(Records to process Opens)

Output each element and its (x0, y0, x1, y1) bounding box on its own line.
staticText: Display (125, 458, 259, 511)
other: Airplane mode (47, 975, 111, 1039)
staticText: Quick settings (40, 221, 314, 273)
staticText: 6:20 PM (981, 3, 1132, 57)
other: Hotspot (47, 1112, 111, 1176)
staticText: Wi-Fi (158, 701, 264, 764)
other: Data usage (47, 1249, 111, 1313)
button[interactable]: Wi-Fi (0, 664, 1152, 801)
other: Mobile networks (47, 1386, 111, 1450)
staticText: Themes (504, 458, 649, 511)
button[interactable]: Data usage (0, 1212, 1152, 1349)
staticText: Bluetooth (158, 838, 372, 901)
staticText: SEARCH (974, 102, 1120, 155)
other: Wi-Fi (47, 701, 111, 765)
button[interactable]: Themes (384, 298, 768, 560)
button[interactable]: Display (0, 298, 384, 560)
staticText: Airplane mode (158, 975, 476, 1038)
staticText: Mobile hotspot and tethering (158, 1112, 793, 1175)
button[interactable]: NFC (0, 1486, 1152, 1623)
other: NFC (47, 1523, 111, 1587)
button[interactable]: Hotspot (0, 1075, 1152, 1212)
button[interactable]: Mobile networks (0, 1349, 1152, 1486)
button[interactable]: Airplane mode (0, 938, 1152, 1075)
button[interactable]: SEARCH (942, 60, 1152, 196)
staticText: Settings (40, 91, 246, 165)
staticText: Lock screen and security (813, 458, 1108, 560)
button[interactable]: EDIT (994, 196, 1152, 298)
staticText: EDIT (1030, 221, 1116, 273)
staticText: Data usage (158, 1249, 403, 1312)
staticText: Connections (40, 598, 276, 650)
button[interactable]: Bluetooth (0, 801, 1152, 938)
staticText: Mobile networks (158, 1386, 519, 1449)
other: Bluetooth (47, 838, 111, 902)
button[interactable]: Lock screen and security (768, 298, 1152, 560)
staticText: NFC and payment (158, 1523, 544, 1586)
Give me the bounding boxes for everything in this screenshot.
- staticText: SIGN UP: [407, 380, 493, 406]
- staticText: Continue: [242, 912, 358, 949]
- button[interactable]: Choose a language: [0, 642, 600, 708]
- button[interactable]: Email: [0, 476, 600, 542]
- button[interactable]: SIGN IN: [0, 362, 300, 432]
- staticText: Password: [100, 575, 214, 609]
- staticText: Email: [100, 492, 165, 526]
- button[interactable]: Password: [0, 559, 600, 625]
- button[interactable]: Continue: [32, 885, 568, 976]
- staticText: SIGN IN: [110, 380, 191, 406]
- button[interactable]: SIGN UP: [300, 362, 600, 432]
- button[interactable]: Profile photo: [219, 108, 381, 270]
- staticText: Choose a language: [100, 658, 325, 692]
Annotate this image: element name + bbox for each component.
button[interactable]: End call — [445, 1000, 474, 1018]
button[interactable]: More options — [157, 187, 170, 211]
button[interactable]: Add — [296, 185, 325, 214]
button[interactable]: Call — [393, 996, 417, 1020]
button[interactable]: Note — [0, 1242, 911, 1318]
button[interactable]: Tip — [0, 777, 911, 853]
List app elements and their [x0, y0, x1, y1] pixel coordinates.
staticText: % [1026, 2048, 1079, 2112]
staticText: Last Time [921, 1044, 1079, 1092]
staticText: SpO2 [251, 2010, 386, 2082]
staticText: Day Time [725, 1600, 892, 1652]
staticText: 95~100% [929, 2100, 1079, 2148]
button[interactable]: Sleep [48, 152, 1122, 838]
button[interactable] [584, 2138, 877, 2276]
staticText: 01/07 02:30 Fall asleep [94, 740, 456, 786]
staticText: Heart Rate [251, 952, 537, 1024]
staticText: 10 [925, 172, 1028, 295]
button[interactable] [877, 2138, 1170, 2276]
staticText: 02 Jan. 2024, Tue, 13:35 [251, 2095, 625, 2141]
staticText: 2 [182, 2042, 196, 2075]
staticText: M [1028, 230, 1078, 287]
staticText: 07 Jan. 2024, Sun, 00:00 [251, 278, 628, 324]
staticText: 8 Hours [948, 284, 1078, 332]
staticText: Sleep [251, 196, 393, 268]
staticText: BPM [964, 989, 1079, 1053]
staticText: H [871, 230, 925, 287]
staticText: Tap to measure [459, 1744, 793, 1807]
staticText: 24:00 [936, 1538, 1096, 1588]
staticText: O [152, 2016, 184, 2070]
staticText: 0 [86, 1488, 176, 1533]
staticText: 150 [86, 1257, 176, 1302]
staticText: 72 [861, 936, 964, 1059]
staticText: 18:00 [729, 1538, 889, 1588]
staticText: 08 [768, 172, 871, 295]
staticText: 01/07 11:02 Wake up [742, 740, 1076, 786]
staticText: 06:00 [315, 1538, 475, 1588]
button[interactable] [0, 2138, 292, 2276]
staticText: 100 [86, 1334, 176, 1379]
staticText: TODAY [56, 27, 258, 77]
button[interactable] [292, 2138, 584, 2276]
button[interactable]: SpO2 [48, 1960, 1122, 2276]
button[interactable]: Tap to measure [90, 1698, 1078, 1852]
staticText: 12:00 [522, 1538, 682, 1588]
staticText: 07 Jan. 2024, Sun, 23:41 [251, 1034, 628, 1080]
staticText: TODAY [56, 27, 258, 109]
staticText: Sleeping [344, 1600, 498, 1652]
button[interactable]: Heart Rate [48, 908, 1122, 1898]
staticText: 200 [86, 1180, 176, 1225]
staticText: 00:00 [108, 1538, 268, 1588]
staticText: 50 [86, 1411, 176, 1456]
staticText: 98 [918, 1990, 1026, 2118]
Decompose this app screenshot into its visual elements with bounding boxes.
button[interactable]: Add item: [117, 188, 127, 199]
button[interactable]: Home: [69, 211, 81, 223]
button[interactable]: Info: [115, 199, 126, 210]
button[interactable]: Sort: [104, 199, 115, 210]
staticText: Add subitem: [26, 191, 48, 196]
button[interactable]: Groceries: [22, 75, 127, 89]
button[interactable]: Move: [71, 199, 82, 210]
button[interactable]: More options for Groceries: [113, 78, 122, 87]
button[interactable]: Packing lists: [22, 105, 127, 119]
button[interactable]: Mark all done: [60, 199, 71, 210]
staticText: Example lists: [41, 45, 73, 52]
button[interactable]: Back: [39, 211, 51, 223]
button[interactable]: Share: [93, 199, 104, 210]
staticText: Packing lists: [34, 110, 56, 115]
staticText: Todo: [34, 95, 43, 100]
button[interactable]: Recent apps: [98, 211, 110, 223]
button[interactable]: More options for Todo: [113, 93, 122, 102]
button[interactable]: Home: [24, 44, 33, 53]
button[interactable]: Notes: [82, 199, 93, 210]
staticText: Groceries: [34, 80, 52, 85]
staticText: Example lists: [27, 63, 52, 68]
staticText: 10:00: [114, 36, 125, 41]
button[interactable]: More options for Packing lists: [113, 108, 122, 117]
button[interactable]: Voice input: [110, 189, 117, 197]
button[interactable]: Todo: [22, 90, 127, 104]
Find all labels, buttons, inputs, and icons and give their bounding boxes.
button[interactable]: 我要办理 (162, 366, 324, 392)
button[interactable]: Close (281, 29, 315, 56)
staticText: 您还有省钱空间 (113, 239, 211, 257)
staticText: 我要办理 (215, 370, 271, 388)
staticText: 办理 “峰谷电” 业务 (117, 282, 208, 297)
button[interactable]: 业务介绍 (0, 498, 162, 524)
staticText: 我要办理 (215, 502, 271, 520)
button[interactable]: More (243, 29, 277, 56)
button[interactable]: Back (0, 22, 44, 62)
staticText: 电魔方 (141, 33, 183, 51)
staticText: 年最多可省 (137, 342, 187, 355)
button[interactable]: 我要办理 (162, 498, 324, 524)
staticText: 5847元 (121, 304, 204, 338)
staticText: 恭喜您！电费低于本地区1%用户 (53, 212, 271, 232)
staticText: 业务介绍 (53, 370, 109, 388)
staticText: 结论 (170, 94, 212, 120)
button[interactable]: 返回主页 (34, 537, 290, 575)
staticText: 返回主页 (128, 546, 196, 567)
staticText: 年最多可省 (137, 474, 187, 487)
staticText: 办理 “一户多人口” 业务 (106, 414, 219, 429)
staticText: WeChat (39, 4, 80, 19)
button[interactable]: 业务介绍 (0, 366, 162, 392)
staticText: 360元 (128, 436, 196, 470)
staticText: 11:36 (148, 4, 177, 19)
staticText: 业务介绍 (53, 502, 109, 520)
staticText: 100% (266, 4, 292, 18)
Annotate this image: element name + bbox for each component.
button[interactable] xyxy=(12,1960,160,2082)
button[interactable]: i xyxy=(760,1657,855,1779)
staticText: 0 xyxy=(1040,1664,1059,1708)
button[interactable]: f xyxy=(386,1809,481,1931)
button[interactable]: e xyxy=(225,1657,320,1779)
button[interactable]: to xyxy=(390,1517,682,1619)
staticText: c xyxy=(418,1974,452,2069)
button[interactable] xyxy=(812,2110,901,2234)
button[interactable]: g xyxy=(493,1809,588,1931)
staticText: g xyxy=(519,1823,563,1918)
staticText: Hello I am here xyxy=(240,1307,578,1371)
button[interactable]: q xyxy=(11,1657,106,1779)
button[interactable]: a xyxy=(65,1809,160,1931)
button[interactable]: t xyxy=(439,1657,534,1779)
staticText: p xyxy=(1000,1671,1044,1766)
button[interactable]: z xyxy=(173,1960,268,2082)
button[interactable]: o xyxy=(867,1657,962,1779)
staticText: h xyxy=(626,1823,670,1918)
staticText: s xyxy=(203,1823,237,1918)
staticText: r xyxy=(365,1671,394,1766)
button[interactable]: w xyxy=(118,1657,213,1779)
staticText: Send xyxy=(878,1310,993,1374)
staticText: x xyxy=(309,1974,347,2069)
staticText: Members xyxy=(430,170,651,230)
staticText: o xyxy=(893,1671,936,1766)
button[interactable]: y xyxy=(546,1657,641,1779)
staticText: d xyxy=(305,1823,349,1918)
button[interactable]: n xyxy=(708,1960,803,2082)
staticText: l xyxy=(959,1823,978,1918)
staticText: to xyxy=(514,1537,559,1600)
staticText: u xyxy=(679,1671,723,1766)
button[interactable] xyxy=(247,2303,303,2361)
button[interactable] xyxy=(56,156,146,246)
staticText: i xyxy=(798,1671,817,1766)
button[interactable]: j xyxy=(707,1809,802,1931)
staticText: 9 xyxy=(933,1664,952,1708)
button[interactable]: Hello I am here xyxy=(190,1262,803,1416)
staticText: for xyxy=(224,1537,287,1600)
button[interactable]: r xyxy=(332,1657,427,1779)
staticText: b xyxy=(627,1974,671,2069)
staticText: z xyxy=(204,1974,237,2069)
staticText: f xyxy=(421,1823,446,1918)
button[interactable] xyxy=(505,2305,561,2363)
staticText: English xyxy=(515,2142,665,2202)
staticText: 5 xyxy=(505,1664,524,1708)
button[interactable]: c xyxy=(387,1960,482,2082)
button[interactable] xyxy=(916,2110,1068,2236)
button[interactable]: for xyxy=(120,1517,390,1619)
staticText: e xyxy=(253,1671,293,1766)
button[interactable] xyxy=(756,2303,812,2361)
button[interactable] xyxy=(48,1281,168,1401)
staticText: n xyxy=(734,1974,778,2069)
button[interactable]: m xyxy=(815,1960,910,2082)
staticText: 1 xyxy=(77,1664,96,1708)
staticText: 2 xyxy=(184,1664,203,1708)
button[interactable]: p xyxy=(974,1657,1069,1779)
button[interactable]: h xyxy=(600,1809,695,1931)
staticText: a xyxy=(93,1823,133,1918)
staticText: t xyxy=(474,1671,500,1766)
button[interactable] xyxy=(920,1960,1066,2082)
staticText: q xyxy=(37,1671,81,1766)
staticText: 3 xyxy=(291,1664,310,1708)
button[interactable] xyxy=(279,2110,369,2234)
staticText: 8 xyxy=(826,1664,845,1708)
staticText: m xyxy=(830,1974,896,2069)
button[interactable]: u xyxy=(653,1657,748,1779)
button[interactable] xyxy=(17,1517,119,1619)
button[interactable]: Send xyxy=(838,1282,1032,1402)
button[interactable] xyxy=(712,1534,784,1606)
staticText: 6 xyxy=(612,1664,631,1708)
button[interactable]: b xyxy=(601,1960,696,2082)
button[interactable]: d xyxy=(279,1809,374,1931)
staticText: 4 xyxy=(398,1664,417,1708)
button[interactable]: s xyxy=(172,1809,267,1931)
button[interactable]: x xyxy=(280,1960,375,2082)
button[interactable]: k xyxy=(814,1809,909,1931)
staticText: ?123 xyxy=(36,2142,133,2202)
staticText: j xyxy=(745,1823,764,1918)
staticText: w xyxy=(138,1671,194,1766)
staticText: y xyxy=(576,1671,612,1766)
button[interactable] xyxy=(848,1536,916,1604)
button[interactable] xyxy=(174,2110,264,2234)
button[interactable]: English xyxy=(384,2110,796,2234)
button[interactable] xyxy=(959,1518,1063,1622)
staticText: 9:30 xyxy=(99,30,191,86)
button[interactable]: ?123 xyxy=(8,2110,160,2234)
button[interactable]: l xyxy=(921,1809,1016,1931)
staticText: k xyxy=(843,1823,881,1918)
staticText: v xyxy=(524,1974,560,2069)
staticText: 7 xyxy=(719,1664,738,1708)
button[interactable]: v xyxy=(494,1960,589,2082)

(Records to process Closes)

> [Your objective]: The word "业务介绍" appears in some lines above. Return every one of those lines.

> [Worked solution]:
button[interactable]: 业务介绍 (0, 498, 162, 524)
staticText: 业务介绍 (53, 370, 109, 388)
button[interactable]: 业务介绍 (0, 366, 162, 392)
staticText: 业务介绍 (53, 502, 109, 520)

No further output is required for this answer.